I haven't decided what color, yet. I'm leaning toward a creamy white with a black vinyl top and red line tires, maybe. It really depends on what color I want the interior to be. There was a stock blue vinyl upholstery in that year, that seems like it would be cool and different. I don't think the black top would work well with the blue interior, though. If I do the vinyl top, the interior would have to be black. 

I've never done a vinyl top on a kit before. I remember reading an article on how to do it with masking tape. Seems like it would be fun to do. I worry about whether it would stick well, long term.


*Vinyl Top How To:* LINK


----------



## 440 dakota (Feb 23, 2006)

good deal I'm going to check my paper for coupons,I kinda of like the interior as shown,thanks for the top link,looks pretty simple


----------



## kit-junkie (Apr 8, 2005)

This kit is beautifully molded. I've found no sink marks, practically no flash and the ejector pin marks will all be hidden. The chrome is beautiful, as well. That's how it should be done! Very nice!


----------



## 440 dakota (Feb 23, 2006)

if any of you have a Michaels near by theres another 50% off promotion this Fri 22nd printable coupon on their website


----------



## kit-junkie (Apr 8, 2005)

Okay, so I started building this thing. It's a great kit! Unfortunately, I got a bunch of air bubbles in the paint. 

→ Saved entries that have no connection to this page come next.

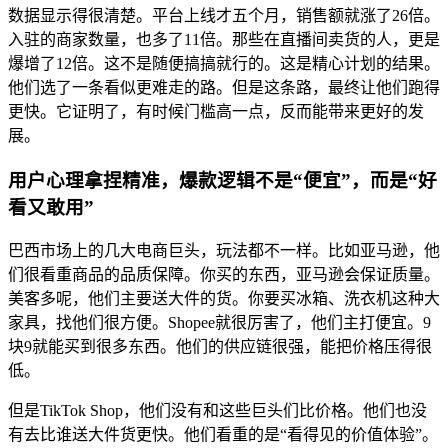
数据显示得很清楚。平台上线才五个月，销售额就涨了26倍。
入驻的商家数量，也多了11倍。那些在直播间卖货的人，更是
爆增了12倍。这不是随便搞搞就行的。这是精心计划的结果。
他们选了一条看似更难走的路。但是这条路，最终让他们跑得
更快。它证明了，有时候门槛高一点，反而能带来更好的发
展。
用户心理拿捏精准，爆款逻辑不是“便宜”，而是“好
看又敢用”
巴西市场上的几大电商巨头，玩法都不一样。比如亚马逊，他
们很看重商品的品质保障。你买的东西，亚马逊会保证质量。
美客多呢，他们主要送大件的货。你要买冰箱、洗衣机这种大
家具，找他们很方便。Shopee就很厉害了，他们主打便宜。9
块9就能买到很多东西。他们的供应链很强，能把价格压得很
低。
但是TikTok Shop，他们没有和这些巨头们比价格。他们也没
有去比谁送大件货更快。他们看重的是“看得见的价值体验”。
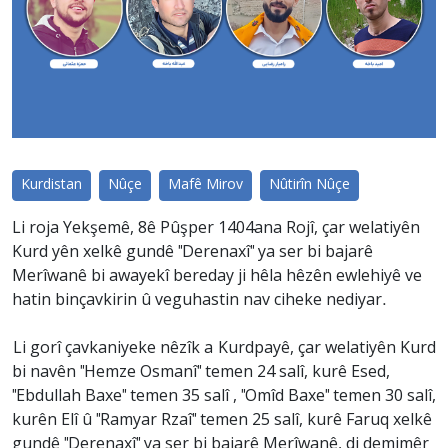
Kurdistan
Nûçe
Mafê Mirov
Nûtirîn Nûçe
Li roja Yekşemê, 8ê Pûşper 1404ana Rojî, çar welatiyên
Kurd yên xelkê gundê "Derenaxî" ya ser bi bajarê
Merîwanê bi awayekî bereday ji hêla hêzên ewlehiyê ve
hatin binçavkirin û veguhastin nav ciheke nediyar.
Li gorî çavkaniyeke nêzîk a Kurdpayê, çar welatiyên Kurd
bi navên "Hemze Osmanî" temen 24 salî, kurê Esed,
"Ebdullah Baxe" temen 35 salî , "Omîd Baxe" temen 30 salî,
kurên Elî û "Ramyar Rzaî" temen 25 salî, kurê Faruq xelkê
gundê "Derenaxî" ya ser bi bajarê Merîwanê, di demjmêr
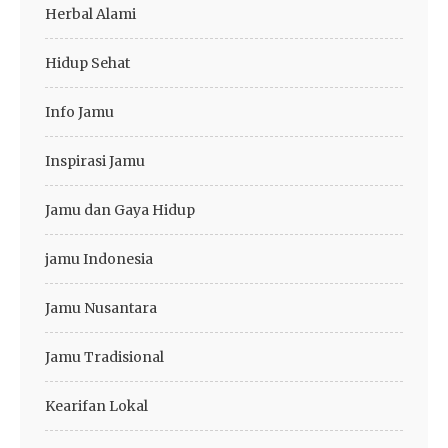
Herbal Alami
Hidup Sehat
Info Jamu
Inspirasi Jamu
Jamu dan Gaya Hidup
jamu Indonesia
Jamu Nusantara
Jamu Tradisional
Kearifan Lokal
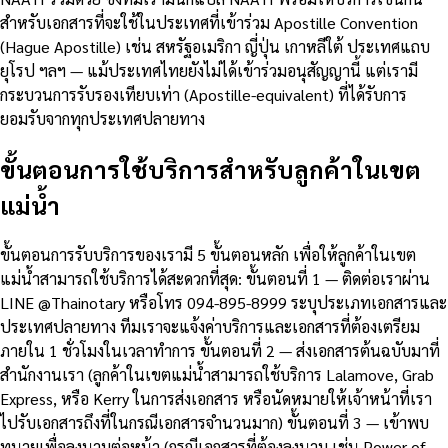
สำหรับเอกสารที่จะใช้ในประเทศที่เข้าร่วม Apostille Convention
(Hague Apostille) เช่น สหรัฐอเมริกา ญี่ปุ่น เกาหลีใต้ ประเทศแถบ
ยุโรป ฯลฯ — แม้ประเทศไทยยังไม่ได้เข้าร่วมอนุสัญญานี้ แต่เรามี
กระบวนการรับรองเทียบเท่า (Apostille-equivalent) ที่ได้รับการ
ยอมรับจากทุกประเทศปลายทาง
ขั้นตอนการใช้บริการสำหรับลูกค้าในเขต
แม่น้ำ
ขั้นตอนการรับบริการของเรามี 5 ขั้นตอนหลัก เพื่อให้ลูกค้าในเขต
แม่น้ำสามารถใช้บริการได้สะดวกที่สุด: ขั้นตอนที่ 1 — ติดต่อเราผ่าน
LINE @Thainotary หรือโทร 094-895-8999 ระบุประเภทเอกสารและ
ประเทศปลายทาง ทีมเราจะแจ้งค่าบริการและเอกสารที่ต้องเตรียม
ภายใน 1 ชั่วโมงในเวลาทำการ ขั้นตอนที่ 2 — ส่งเอกสารต้นฉบับมาที่
สำนักงานเรา (ลูกค้าในเขตแม่น้ำสามารถใช้บริการ Lalamove, Grab
Express, หรือ Kerry ในการส่งเอกสาร หรือนัดหมายให้เจ้าหน้าที่เรา
ไปรับเอกสารถึงที่ในกรณีเอกสารจำนวนมาก) ขั้นตอนที่ 3 — เข้าพบ
ทนายเพื่อลงนามต่อหน้า (กรณีเอกสารที่ต้องลงนาม เช่น Power of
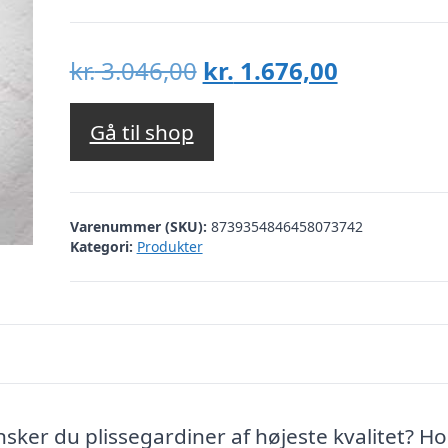
Den
Den
kr.
3.046,00
kr.
1.676,00
oprindelige
aktuelle
pris
pris
Gå til shop
var:
er:
kr. 3.046,00.
kr. 1.676,
Varenummer (SKU):
8739354846458073742
Kategori:
Produkter
nsker du plissegardiner af højeste kvalitet? Ho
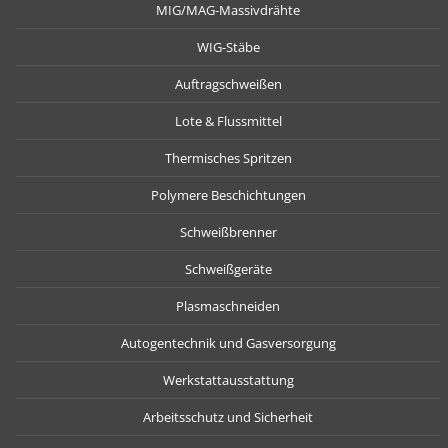
MIG/MAG-Massivdrähte
WIG-Stäbe
Auftragschweißen
Lote & Flussmittel
Thermisches Spritzen
Polymere Beschichtungen
Schweißbrenner
Schweißgeräte
Plasmaschneiden
Autogentechnik und Gasversorgung
Werkstattausstattung
Arbeitsschutz und Sicherheit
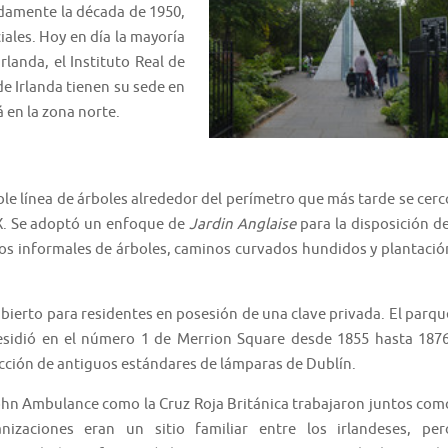
adamente la década de 1950,
iales. Hoy en día la mayoría
rlanda, el Instituto Real de
de Irlanda tienen su sede en
á en la zona norte.
le línea de árboles alrededor del perímetro que más tarde se cerc
IX. Se adoptó un enfoque de
Jardin Anglaise
para la disposición de
s informales de árboles, caminos curvados hundidos y plantació
abierto para residentes en posesión de una clave privada. El parqu
residió en el número 1 de Merrion Square desde 1855 hasta 1876
cción de antiguos estándares de lámparas de Dublín.
John Ambulance como la Cruz Roja Británica trabajaron juntos com
izaciones eran un sitio familiar entre los irlandeses, per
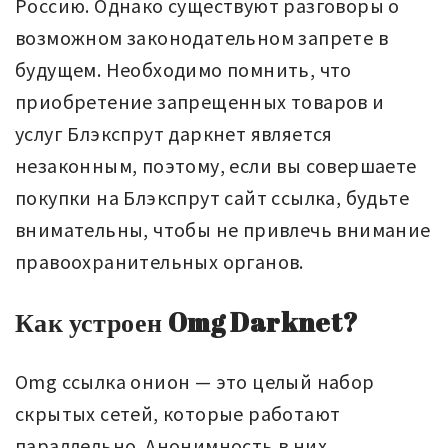
Россию. Однако существуют разговоры о
возможном законодательном запрете в
будущем. Необходимо помнить, что
приобретение запрещенных товаров и
услуг Блэкспрут даркнет является
незаконным, поэтому, если вы совершаете
покупки на Блэкспрут сайт ссылка, будьте
внимательны, чтобы не привлечь внимание
правоохранительных органов.
Как устроен Omg Darknet?
Omg ссылка онион — это целый набор
скрытых сетей, которые работают
параллельно. Анонимность в них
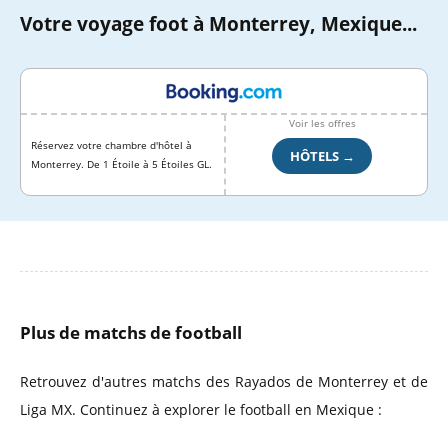
Votre voyage foot à Monterrey, Mexique...
Voir les offres
Réservez votre chambre d'hôtel à
HÔTELS →
Monterrey. De 1 Étoile à 5 Étoiles GL.
Plus de matchs de football
Retrouvez d'autres matchs des Rayados de Monterrey et de
Liga MX. Continuez à explorer le football en Mexique :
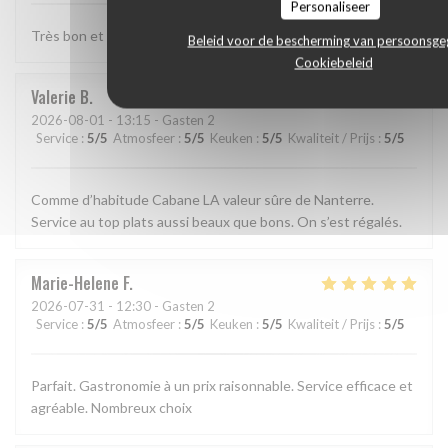
Personaliseer
Très bon et très bien presenté
Beleid voor de bescherming van persoonsg
Cookiebeleid
Valerie
B
2026-08-01
- 13:15 - Gasten 2
Service
:
5
/5
Atmosfeer
:
5
/5
Keuken
:
5
/5
Kwaliteit / Prijs
:
5
/5
Comme d’habitude Cabane LA valeur sûre de Nanterre.
Service au top plats aussi beaux que bons. On s’est régalés.
Marie-Helene
F
2026-07-31
- 12:30 - Gasten 2
Service
:
5
/5
Atmosfeer
:
5
/5
Keuken
:
5
/5
Kwaliteit / Prijs
:
5
/5
Parfait. Gastronomie à un prix raisonnable. Service efficace et
agréable. Nombreux choix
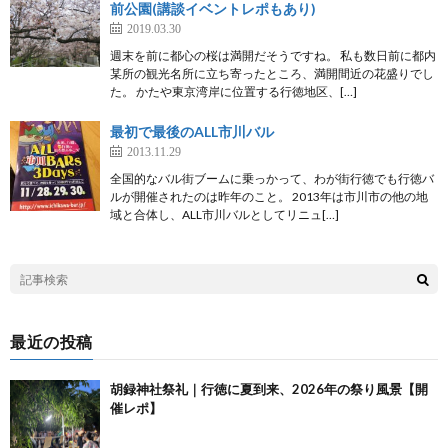
前公園(講談イベントレポもあり)
2019.03.30
週末を前に都心の桜は満開だそうですね。 私も数日前に都内
某所の観光名所に立ち寄ったところ、満開間近の花盛りでし
た。 かたや東京湾岸に位置する行徳地区、[…]
最初で最後のALL市川バル
2013.11.29
全国的なバル街ブームに乗っかって、わが街行徳でも行徳バ
ルが開催されたのは昨年のこと。 2013年は市川市の他の地
域と合体し、ALL市川バルとしてリニュ[…]
最近の投稿
胡録神社祭礼｜行徳に夏到来、2026年の祭り風景【開
催レポ】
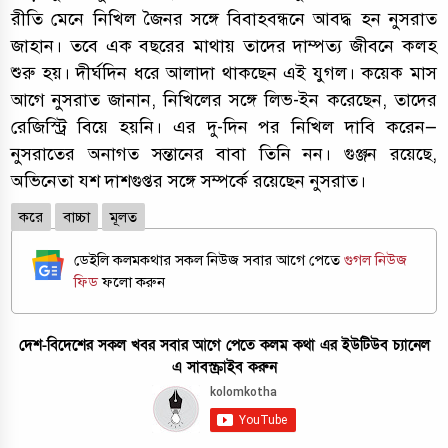
রীতি মেনে নিখিল জৈনর সঙ্গে বিবাহবন্ধনে আবদ্ধ হন নুসরাত
জাহান। তবে এক বছরের মাথায় তাদের দাম্পত‌্য জীবনে কলহ
শুরু হয়। দীর্ঘদিন ধরে আলাদা থাকছেন এই যুগল। কয়েক মাস
আগে নুসরাত জানান, নিখিলের সঙ্গে লিভ-ইন করেছেন, তাদের
রেজিস্ট্রি বিয়ে হয়নি। এর দু-দিন পর নিখিল দাবি করেন—
নুসরাতের অনাগত সন্তানের বাবা তিনি নন। গুঞ্জন রয়েছে,
অভিনেতা যশ দাশগুপ্তর সঙ্গে সম্পর্কে রয়েছেন নুসরাত।
করে
বাচ্চা
মূলত
ডেইলি কলমকথার সকল নিউজ সবার আগে পেতে
গুগল নিউজ
ফিড
ফলো করুন
দেশ-বিদেশের সকল খবর সবার আগে পেতে কলম কথা এর ইউটিউব চ্যানেল
এ সাবস্ক্রাইব করুন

I brush painted the interior with Model Master Classic Black--which isn't quite as shiny as gloss black. I Think it was because I mixed the paint with one of those Badger hand held mixers. I wish it had a speed control on it. I'll see if the bubbles still appear or if they have settled out, later. The paint has been sitting for days, now. Wish me luck...

There was a lesson to be learned: Don't mix your enamels with a high speed mixer; use a toothpick or something else that won't introduce air into the paint.


----------